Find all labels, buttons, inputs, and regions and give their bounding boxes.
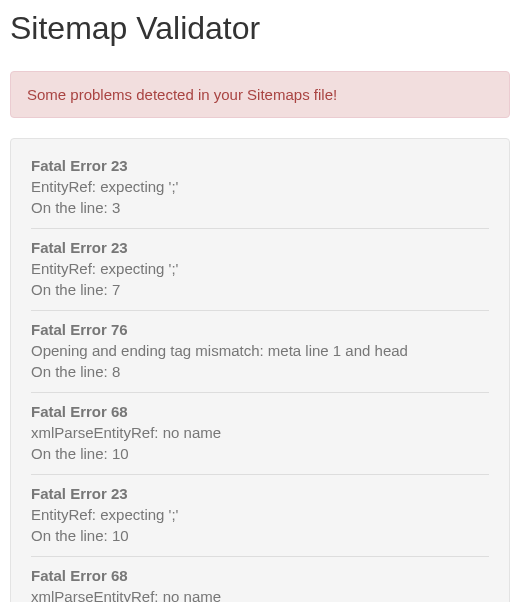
error-message: xmlParseEntityRef: no name xyxy=(31,588,489,602)
error-line: On the line: 3 xyxy=(31,199,489,216)
error-message: xmlParseEntityRef: no name xyxy=(31,424,489,441)
error-line: On the line: 8 xyxy=(31,363,489,380)
error-line: On the line: 10 xyxy=(31,527,489,544)
error-item: Fatal Error 23 EntityRef: expecting ';' … xyxy=(31,229,489,311)
error-message: EntityRef: expecting ';' xyxy=(31,260,489,277)
error-title: Fatal Error 23 xyxy=(31,157,489,174)
error-title: Fatal Error 23 xyxy=(31,239,489,256)
error-message: Opening and ending tag mismatch: meta li… xyxy=(31,342,489,359)
errors-panel: Fatal Error 23 EntityRef: expecting ';' … xyxy=(10,138,510,602)
error-item: Fatal Error 23 EntityRef: expecting ';' … xyxy=(31,475,489,557)
page-title: Sitemap Validator xyxy=(10,10,510,47)
error-item: Fatal Error 76 Opening and ending tag mi… xyxy=(31,311,489,393)
error-title: Fatal Error 23 xyxy=(31,485,489,502)
error-title: Fatal Error 68 xyxy=(31,403,489,420)
alert-error: Some problems detected in your Sitemaps … xyxy=(10,71,510,118)
error-item: Fatal Error 23 EntityRef: expecting ';' … xyxy=(31,157,489,229)
error-line: On the line: 7 xyxy=(31,281,489,298)
error-line: On the line: 10 xyxy=(31,445,489,462)
error-title: Fatal Error 76 xyxy=(31,321,489,338)
error-message: EntityRef: expecting ';' xyxy=(31,178,489,195)
error-title: Fatal Error 68 xyxy=(31,567,489,584)
error-message: EntityRef: expecting ';' xyxy=(31,506,489,523)
error-item: Fatal Error 68 xmlParseEntityRef: no nam… xyxy=(31,393,489,475)
error-item: Fatal Error 68 xmlParseEntityRef: no nam… xyxy=(31,557,489,602)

The task:
Generate a word-for-word copy of the preceding records, excluding all pictures.

Answer to the exercise:
Find all labels, buttons, inputs, and regions and give their bounding boxes.
error-message: xmlParseEntityRef: no name xyxy=(31,588,489,602)
error-line: On the line: 3 xyxy=(31,199,489,216)
error-message: xmlParseEntityRef: no name xyxy=(31,424,489,441)
error-line: On the line: 8 xyxy=(31,363,489,380)
error-line: On the line: 10 xyxy=(31,527,489,544)
error-item: Fatal Error 23 EntityRef: expecting ';' … xyxy=(31,229,489,311)
error-message: EntityRef: expecting ';' xyxy=(31,260,489,277)
error-title: Fatal Error 23 xyxy=(31,157,489,174)
error-title: Fatal Error 23 xyxy=(31,239,489,256)
error-message: Opening and ending tag mismatch: meta li… xyxy=(31,342,489,359)
errors-panel: Fatal Error 23 EntityRef: expecting ';' … xyxy=(10,138,510,602)
error-item: Fatal Error 23 EntityRef: expecting ';' … xyxy=(31,475,489,557)
page-title: Sitemap Validator xyxy=(10,10,510,47)
error-item: Fatal Error 76 Opening and ending tag mi… xyxy=(31,311,489,393)
error-title: Fatal Error 23 xyxy=(31,485,489,502)
error-title: Fatal Error 68 xyxy=(31,403,489,420)
alert-error: Some problems detected in your Sitemaps … xyxy=(10,71,510,118)
error-item: Fatal Error 23 EntityRef: expecting ';' … xyxy=(31,157,489,229)
error-line: On the line: 7 xyxy=(31,281,489,298)
error-line: On the line: 10 xyxy=(31,445,489,462)
error-title: Fatal Error 76 xyxy=(31,321,489,338)
error-message: EntityRef: expecting ';' xyxy=(31,178,489,195)
error-title: Fatal Error 68 xyxy=(31,567,489,584)
error-message: EntityRef: expecting ';' xyxy=(31,506,489,523)
error-item: Fatal Error 68 xmlParseEntityRef: no nam… xyxy=(31,393,489,475)
error-item: Fatal Error 68 xmlParseEntityRef: no nam… xyxy=(31,557,489,602)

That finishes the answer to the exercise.